論 考

米露はテーブルに就け

 第二次世界大戦後のアメリカは、民主主義を掲げてたくさんの戦争をおこなってきた。

 ベトナム戦争は、共産主義の拡大を阻止するという狙いであった。人々が、暴政に立ち上がった民族自立の本質を無視した結果は、隠しようもないアメリカの敗退であった。

 アフガニスタンでも、民主主義の「移植」を目論んだが、20年間かき混ぜただけで撤退した。

 民主主義は「人間の尊厳」(基本的人権)を求めるから、A国の民主主義をB国へ押し付けることがあってはならない。そもそも民主主義は平和主義とセットである。アメリカ流は、これを無視している。

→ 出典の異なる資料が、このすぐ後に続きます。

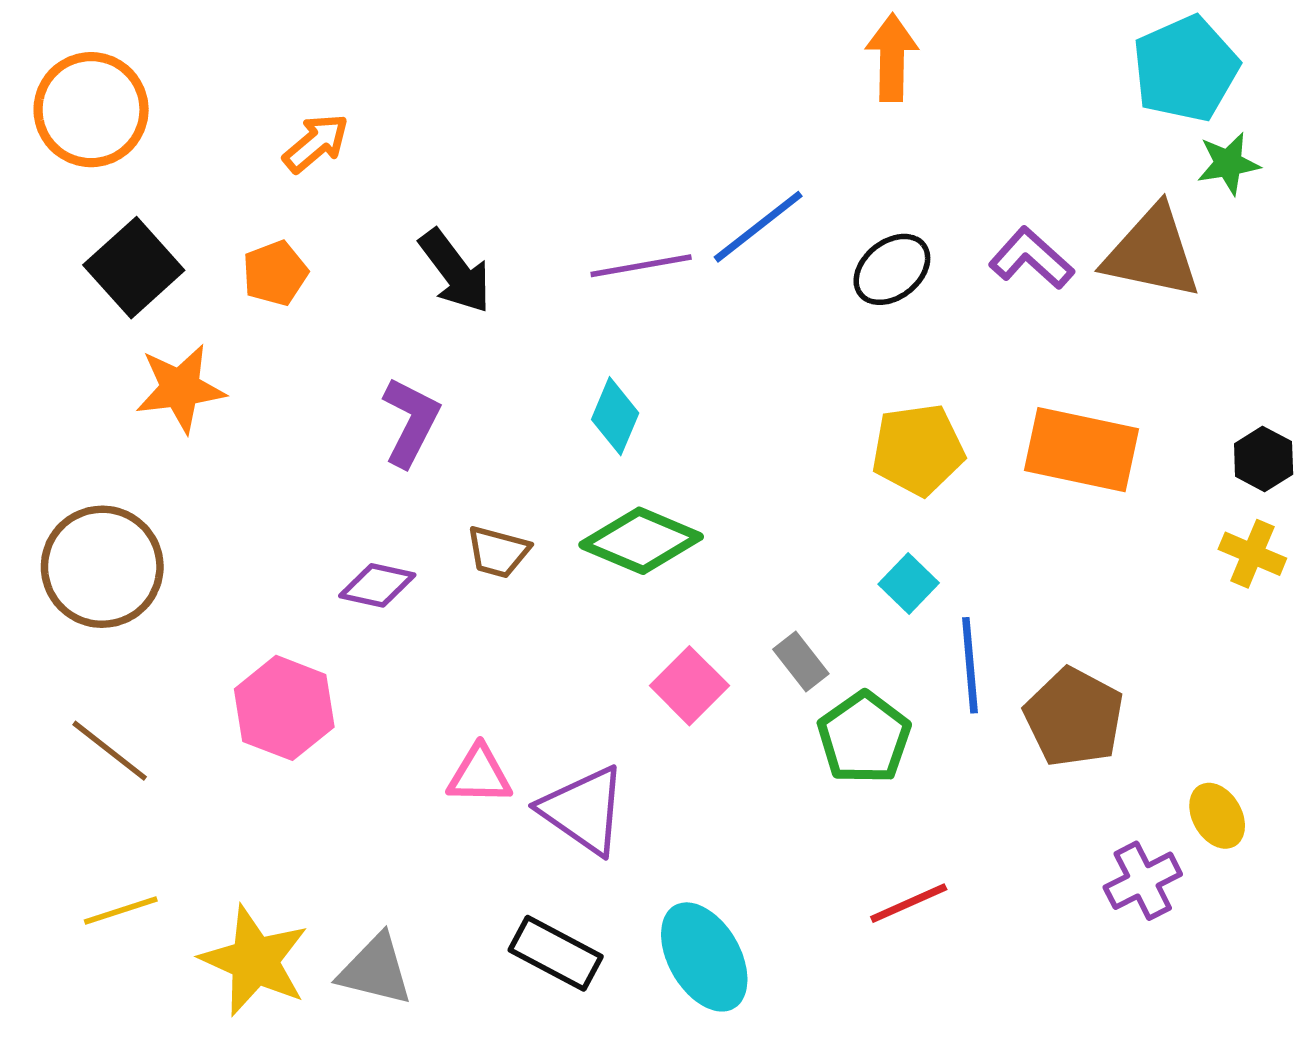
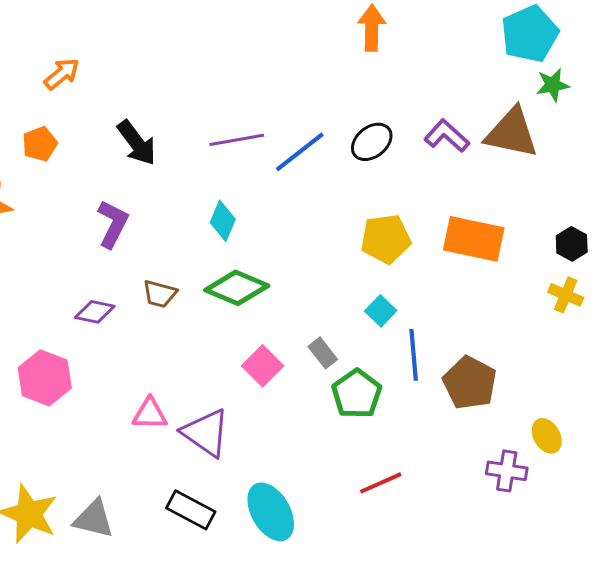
blue line: (758, 227) -> (300, 152), moved
purple cross: (1143, 881) -> (507, 471), turned 36

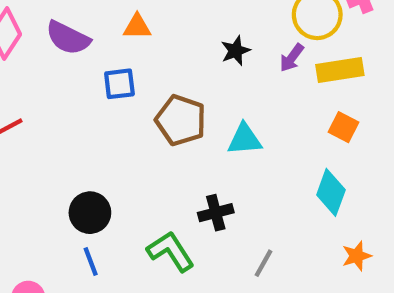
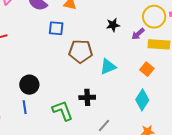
brown pentagon: (181, 120) -> (81, 51), turned -30
orange square: (344, 127) -> (147, 69), moved
cyan triangle: (245, 139) -> (108, 67), turned -30

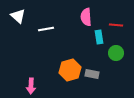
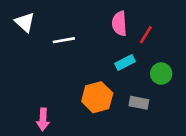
red line: (116, 25) -> (146, 35), moved, turned -64
cyan rectangle: (99, 37) -> (125, 62), moved, turned 72
gray rectangle: (92, 74) -> (139, 103), moved

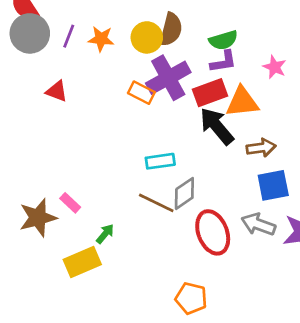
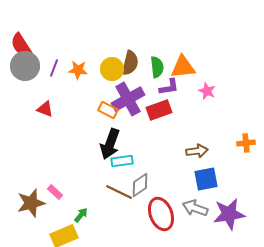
green semicircle: (223, 40) -> (157, 67), moved, turned -80
orange triangle: (242, 102) -> (183, 67), moved
black arrow: (217, 126) -> (110, 144), moved, turned -120

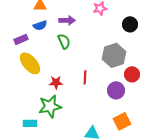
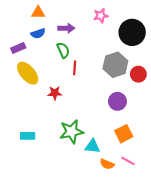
black circle: (130, 24) -> (132, 32), size x1.6
red circle: (132, 74) -> (138, 74), moved
red line: (85, 77) -> (75, 68), moved
green star: (50, 106) -> (72, 132), moved

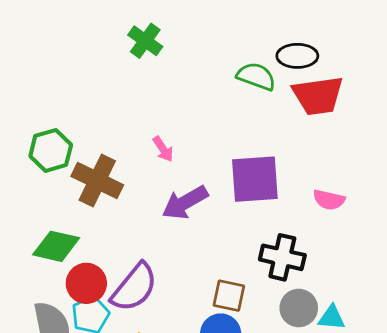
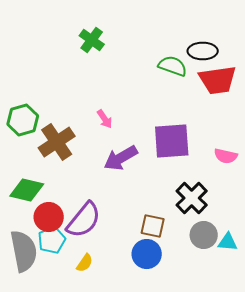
brown cross: (97, 181) -> (57, 142), turned 30
black cross: (282, 257) -> (192, 198), turned 32

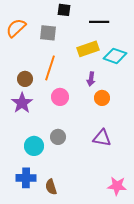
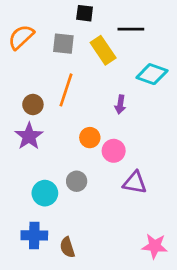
yellow rectangle: (88, 49) -> (103, 50), moved, turned 75
pink circle: (60, 97) -> (114, 151), moved
orange circle: (102, 98) -> (90, 138), moved

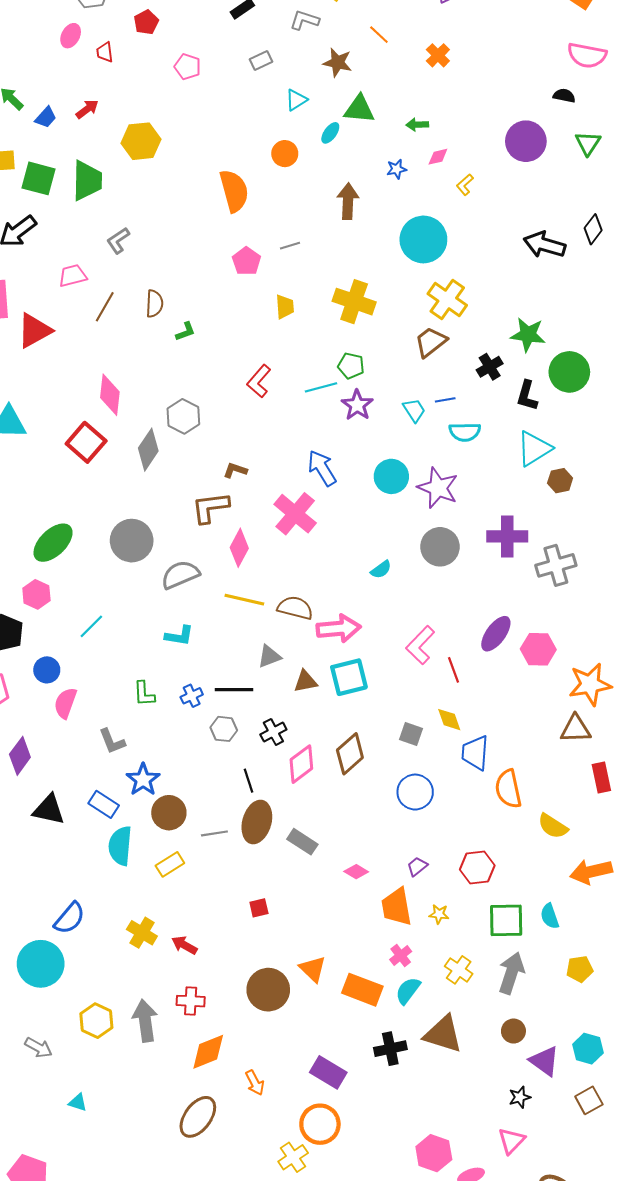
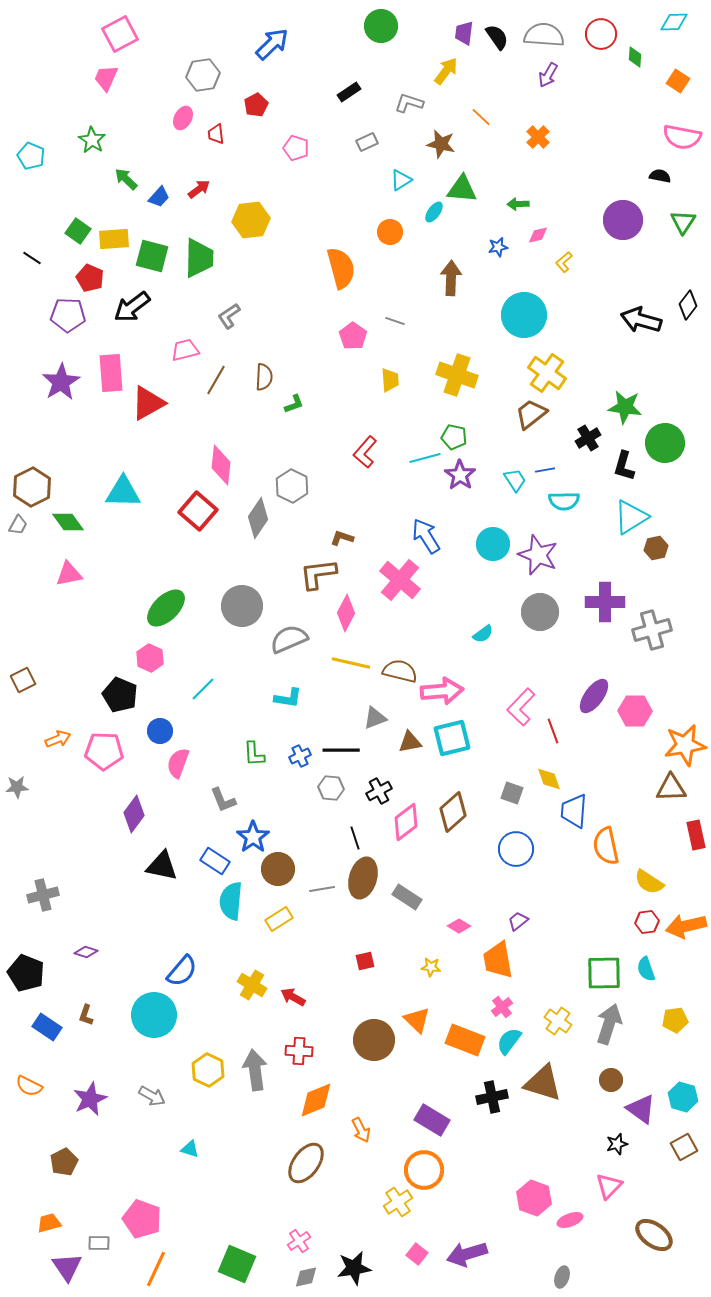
gray line: (290, 246) -> (395, 321), turned 36
red hexagon: (477, 868) -> (647, 922), moved, size x0.7
yellow star: (439, 914) -> (431, 967), moved

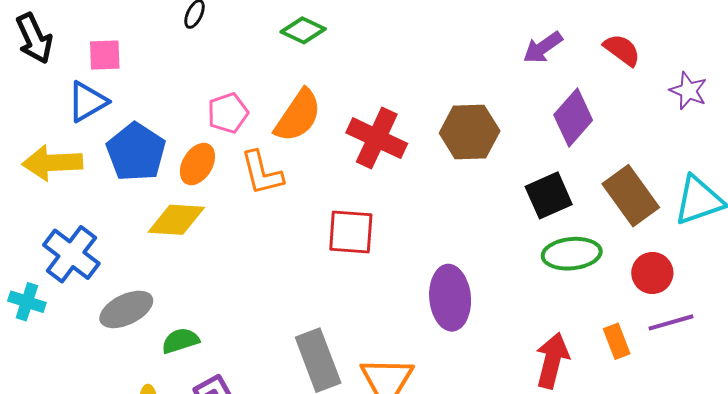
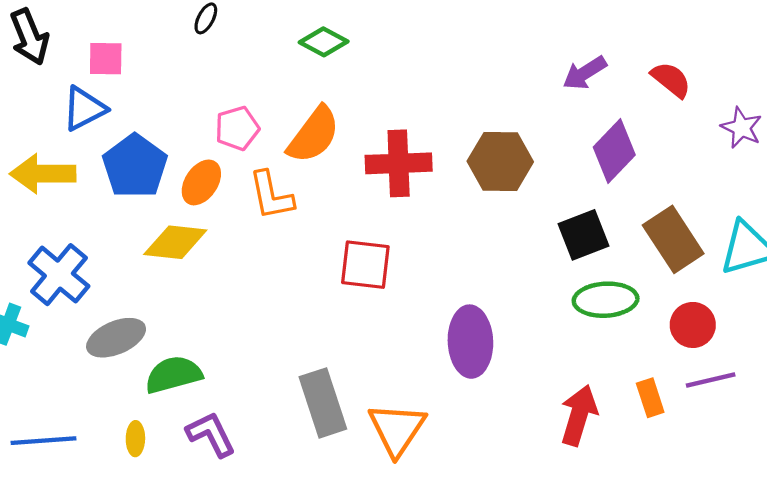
red cross: (377, 138) -> (399, 163), turned -30
green semicircle: (180, 341) -> (174, 375), size x1.4

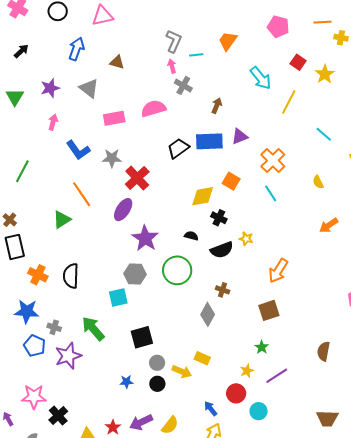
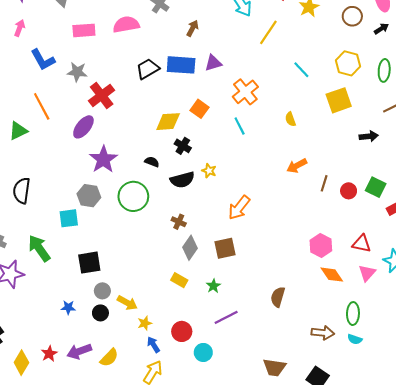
gray diamond: (208, 314) -> (190, 248), moved
yellow rectangle: (202, 358) -> (179, 280), moved
yellow star: (247, 371) -> (145, 323), moved

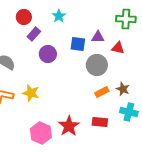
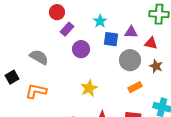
cyan star: (59, 16) -> (100, 21), moved
brown star: (123, 89) -> (156, 66), moved
yellow star: (31, 93) -> (89, 88), moved, turned 30

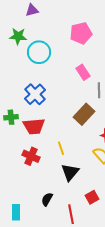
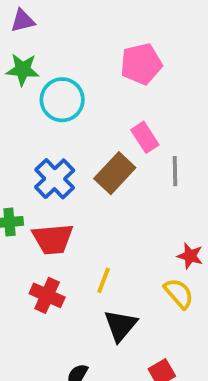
purple triangle: (32, 10) -> (23, 21), moved
brown rectangle: (84, 114) -> (115, 173), moved
yellow line: (61, 148) -> (104, 280), turned 40

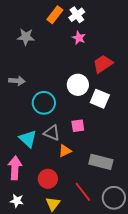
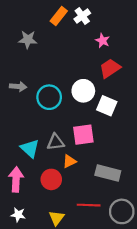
pink star: (79, 38) -> (103, 41), moved
cyan circle: (44, 103) -> (49, 97), moved
pink square: (78, 126) -> (83, 135), size x1.5
gray triangle: (52, 133) -> (56, 142), turned -30
red circle: (48, 179) -> (51, 179), moved
red line: (83, 192) -> (89, 205), turned -50

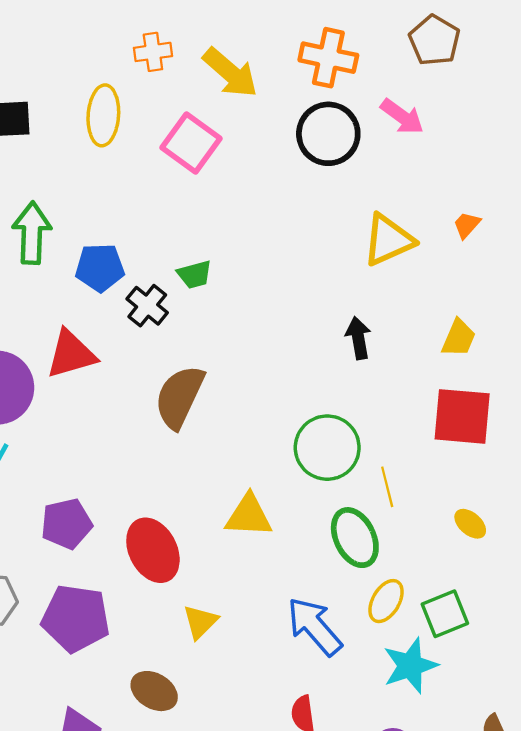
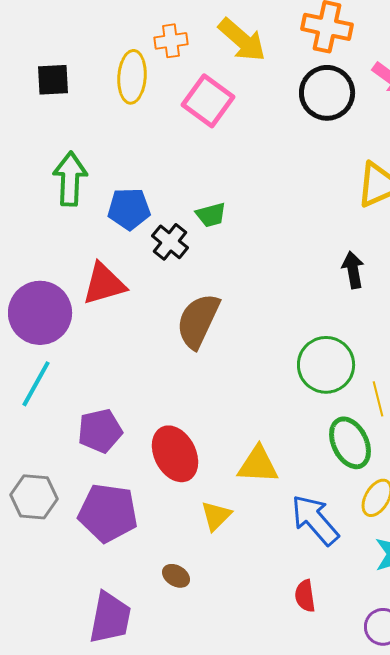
orange cross: (153, 52) -> (171, 41), moved
yellow triangle: (249, 516) -> (258, 465), moved
brown ellipse: (154, 691) -> (176, 576), size x0.7

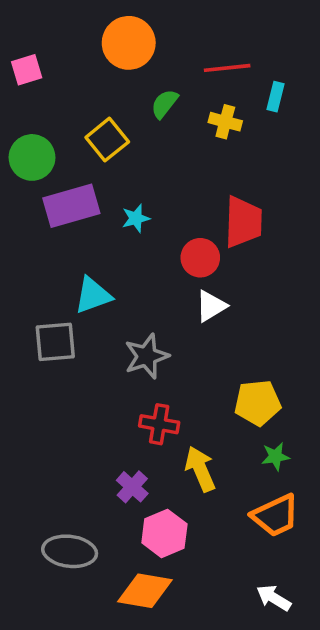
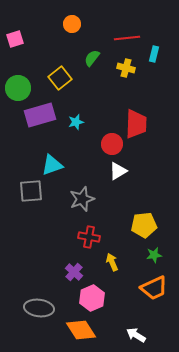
orange circle: (129, 43) -> (72, 24), size x0.6
yellow arrow: (200, 469) -> (112, 262), size x0.7
orange diamond: (145, 591) -> (81, 330), turned 48
white arrow: (274, 598) -> (136, 335), moved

 1970年代までは、アメリカの反共十字軍的思考や、世界の警察官を気どる思い上がりに世界は批判的であった。

 アメリカが本当に民主主義の宣教師たろうとするならば、アメリカ的覇権主義を推進してはならない。

 ウクライナ問題を巡るアメリカの発言が挑発的に見えるのは、アメリカ的民主主義が一国民主主義であり、カネと力のご都合主義だからである。

 危機を煽るのでなく、ロシアとテーブルに就いてじっくり話し合うべきだ。このままでは、ウクライナを弄んでいるとしか見えない。